Let $X,Y$ be two i.i.d random variables with standard normal distribution which is the probability that the vector $(X,Y)$ to be in the second quadrant with distance to the origin greater than $2$?
What I think I am being asked is to calculate $$\mathbb{P}(X\leq 0,Y\geq 0, X^2+Y^2\leq 4)$$ How do I calculate that probability?
On
Let $\rho(x)$ be the usual standard normal density, $$ \rho(x)=\frac 1{\sqrt{2\pi}}\exp-\frac{x^2}2\ , $$ so we know the joint density for $(X,Y)$, it is $\rho(x)\rho(y)$ with respect to the standard Lebesgue mass $dx\; dy$, so we have to calculate: $$ \begin{aligned} p &= \mathbb{P}(X\leq 0,Y\geq 0, X^2+Y^2\color{red}{\geq} 2^2) \\ &= \int_{\substack{(x,y)\in\Bbb R^2\\x<0\\y>0\\x^2+y^2\ge 2^2}} \rho(x)\; \rho(y)\; dx\; dy \\ &\qquad\text{ change of variables }(x,y)=(r\cos t,r\sin t) \\ &= \int_{r\ge 2} \int_{t\in(\pi/2,\pi)} \frac 1{2\pi} \exp-\frac {r^2}2 \cdot r\; dr\; dt \\ &= \frac \pi 2 \int_{r\ge 2} \frac 1{2\pi} \exp-\frac {r^2}2 \cdot \frac 12d(r^2) \\ &= \frac 14\left[\ -\exp-\frac{r^2}2\ \right]_{r=2}^\infty =\frac 14\exp(-2)\approx 0.0338338208091532\dots\ \ . \end{aligned} $$
In such cases i usually also start a computer simulation:
sage: import numpy
sage: N = 10**8 # samples
sage: X = numpy.random.normal(size=N)
sage: Y = numpy.random.normal(size=N)
sage: V = (X^2+Y^2)[ (X<0) & (Y>0) ]
sage: nr_goodCases = len( V[ V>= 4 ] )
sage: nr_goodCases
3383058
sage: print "Proportion of good cases ~ %.8f" % (nr_goodCases / N)

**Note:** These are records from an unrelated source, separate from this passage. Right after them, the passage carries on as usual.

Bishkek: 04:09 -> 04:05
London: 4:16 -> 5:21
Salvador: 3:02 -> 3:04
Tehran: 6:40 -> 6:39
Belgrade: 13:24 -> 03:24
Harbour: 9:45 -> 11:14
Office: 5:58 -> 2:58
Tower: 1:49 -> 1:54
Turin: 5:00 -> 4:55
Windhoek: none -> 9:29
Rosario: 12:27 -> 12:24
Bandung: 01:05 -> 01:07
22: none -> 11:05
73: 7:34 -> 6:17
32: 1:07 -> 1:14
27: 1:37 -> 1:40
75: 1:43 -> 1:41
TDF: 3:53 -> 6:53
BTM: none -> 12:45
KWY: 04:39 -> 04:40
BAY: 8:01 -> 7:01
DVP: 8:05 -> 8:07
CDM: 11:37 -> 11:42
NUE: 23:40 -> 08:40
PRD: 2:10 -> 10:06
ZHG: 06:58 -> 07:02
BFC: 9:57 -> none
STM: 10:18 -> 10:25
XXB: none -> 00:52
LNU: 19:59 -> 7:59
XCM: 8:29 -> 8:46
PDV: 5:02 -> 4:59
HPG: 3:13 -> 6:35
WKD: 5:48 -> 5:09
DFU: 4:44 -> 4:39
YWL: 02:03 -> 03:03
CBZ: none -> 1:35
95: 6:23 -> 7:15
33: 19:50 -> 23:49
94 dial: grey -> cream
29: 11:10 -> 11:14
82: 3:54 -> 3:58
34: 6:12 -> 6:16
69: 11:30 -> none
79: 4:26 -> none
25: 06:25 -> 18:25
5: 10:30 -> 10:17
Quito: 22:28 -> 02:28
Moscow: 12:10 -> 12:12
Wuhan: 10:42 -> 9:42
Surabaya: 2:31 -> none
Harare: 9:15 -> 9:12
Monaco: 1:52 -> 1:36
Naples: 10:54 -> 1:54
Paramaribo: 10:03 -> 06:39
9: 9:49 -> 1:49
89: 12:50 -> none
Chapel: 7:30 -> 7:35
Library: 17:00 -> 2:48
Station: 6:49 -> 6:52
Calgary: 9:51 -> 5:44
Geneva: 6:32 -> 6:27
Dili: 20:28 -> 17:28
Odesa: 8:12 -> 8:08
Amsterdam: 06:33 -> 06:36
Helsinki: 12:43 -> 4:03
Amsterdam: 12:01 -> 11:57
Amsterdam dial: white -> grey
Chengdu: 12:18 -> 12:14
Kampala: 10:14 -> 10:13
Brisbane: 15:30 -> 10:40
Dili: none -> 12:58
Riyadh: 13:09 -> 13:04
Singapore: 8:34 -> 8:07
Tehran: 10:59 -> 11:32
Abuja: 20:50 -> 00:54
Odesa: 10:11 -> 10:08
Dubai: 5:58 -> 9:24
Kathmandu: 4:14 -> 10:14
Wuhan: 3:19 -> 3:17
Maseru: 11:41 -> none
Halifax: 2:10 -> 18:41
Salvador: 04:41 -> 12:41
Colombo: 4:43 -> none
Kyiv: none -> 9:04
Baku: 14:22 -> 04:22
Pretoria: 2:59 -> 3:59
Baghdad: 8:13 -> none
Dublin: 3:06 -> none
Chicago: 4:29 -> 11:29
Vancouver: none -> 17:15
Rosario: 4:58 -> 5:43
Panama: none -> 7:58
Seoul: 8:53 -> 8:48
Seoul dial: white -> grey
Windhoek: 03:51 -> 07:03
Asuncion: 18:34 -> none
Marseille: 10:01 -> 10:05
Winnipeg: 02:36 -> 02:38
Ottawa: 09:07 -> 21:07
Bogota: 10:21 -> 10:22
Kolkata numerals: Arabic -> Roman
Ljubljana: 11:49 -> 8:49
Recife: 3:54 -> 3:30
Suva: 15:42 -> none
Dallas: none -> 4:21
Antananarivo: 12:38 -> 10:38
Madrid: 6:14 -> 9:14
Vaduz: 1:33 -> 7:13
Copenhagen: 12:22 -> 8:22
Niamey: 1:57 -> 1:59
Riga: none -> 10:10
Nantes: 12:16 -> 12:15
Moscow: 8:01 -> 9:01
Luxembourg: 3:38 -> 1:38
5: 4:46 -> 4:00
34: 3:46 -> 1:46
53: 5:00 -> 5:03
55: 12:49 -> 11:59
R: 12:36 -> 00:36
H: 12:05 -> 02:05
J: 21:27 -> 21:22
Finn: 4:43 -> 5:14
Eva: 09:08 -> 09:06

Proportion of good cases ~ 0.03383058
this time...
Let $R$ be the region corresponding to the set of points $(x,y)\in\mathbb{R^2}$ such that $x\leq 0$, $y\geq 0$ and $x^2+y^2>4$. Then by independence the joint density of $(X,Y)$ is given by $$ f(x,y)=\frac{1}{2\pi}\exp\left(-\frac{1}{2}(x^2+y^2)\right). $$ Then the required probability is given by $$ p=\int_R f(x,y)\, dx\, dy=\int_{\pi/2}^\pi\int_{2}^\infty\frac{1}{2\pi}\exp\left(-\frac{1}{2}r^2\right)r\, dr\,d\theta $$ by changing to polar coordinates. You should be able to compute the integral.